There’s no getting around it, sometimes nature is sticky and gets all over you. This is particularly true in late summer or early fall, when spider webs across your path are as autumn-y as cold feet and hot soup.
Some webs catch the sunlight nicely, proudly presenting their delicate construction, glistening with the morning dew, hovering in mid-air before your path. The majority, however, are invisible, or nearly so, and there’s only so much one can do to protect oneself.
Because I am in the habit of taking a morning constitutional, especially in times of particularly gorgeous weather, I can testify that I have much gooey/crawly experience at receiving incoming spider webs ear-to-ear and pate-to-jowl. If course I’ve been covered in web head-to-toe as well, I only emphasize the full-facial encounter because it is clearly the most sensation-rich experience.

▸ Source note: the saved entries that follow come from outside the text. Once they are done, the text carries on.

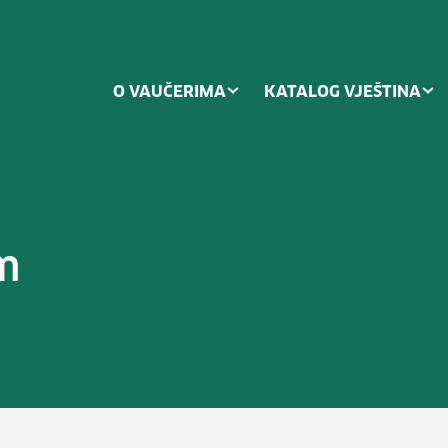
O VAUČERIMA
KATALOG VJEŠTINA
m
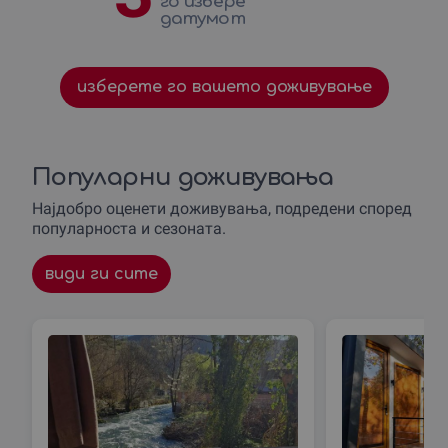
го избере
датумот
изберете го вашето доживување
Популарни доживувања
Најдобро оценети доживувања, подредени според
популарноста и сезоната.
види ги сите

I have some good news also: In all my years of unsolicited arachnid rendezvous, I have never received a bite, sting or whatever sort of wound it is that an irate spider might visit upon one’s soft tissues.
Good Bit of News II: If you follow the same path daily, and always run into the same spider web day after day, it won’t take long for the spider to realize that you lack the proper intelligence to alter your path appropriately, so after a time he’ll move his web higher than your face.

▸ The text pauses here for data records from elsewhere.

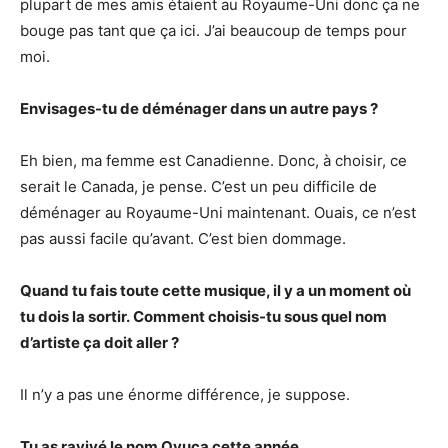
plupart de mes amis étaient au Royaume-Uni donc ça ne
bouge pas tant que ça ici. J’ai beaucoup de temps pour
moi.
Envisages-tu de déménager dans un autre pays ?
Eh bien, ma femme est Canadienne. Donc, à choisir, ce
serait le Canada, je pense. C’est un peu difficile de
déménager au Royaume-Uni maintenant. Ouais, ce n’est
pas aussi facile qu’avant. C’est bien dommage.
Quand tu fais toute cette musique, il y a un moment où
tu dois la sortir. Comment choisis-tu sous quel nom
d’artiste ça doit aller ?
Il n’y a pas une énorme différence, je suppose.
Tu as ravivé le nom Ovuca cette année…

There are also a couple of things that even you can do. One is to break off a stick three or four feet long and wave it in front of you as you walk along. You’ll rarely get spiders or web on your visage when you do this, and since you’re alone out in the woods, it doesn’t matter how silly you look.
Except to you.
If waving a stick is too easy and effective for your taste, you might want to investigate becoming a spider-avoiding ninja. The ninja has studied spider behavior and web design at all eight feet of the masters. He knows that Spider chooses to build his webs over the road where he finds nearby branches to anchor to, so the ninja avoids overhanging branches and shrubs that encroach upon the road. He takes note of anything floating in mid-air. He is ever watchful while passing such situations and, should a plump, juicy spider and web suddenly appear before his eyes, he stops instantly many times just inches from the web.
Then there are other times. Often he stops, but not before his face is pressing ever so lightly into the web. In these cases, resisting the urge to squeal like a little girl, he leans his head back and pirouettes in the direction of the closest overhanging branch or shrub, which is certain to be what the web is most firmly anchored to. As he rolls his body back away from the web, this gentle treatment keeps the web intact, and the ninja is away and free rather than clawing spider-web off of his face. Continuing his 360-degree circle, the ninja steps to the other side of the road to continue, because Spider finds it easier to build a web from a branch to the ground than from one branch to another, chances are good that the web only covers one side of the road.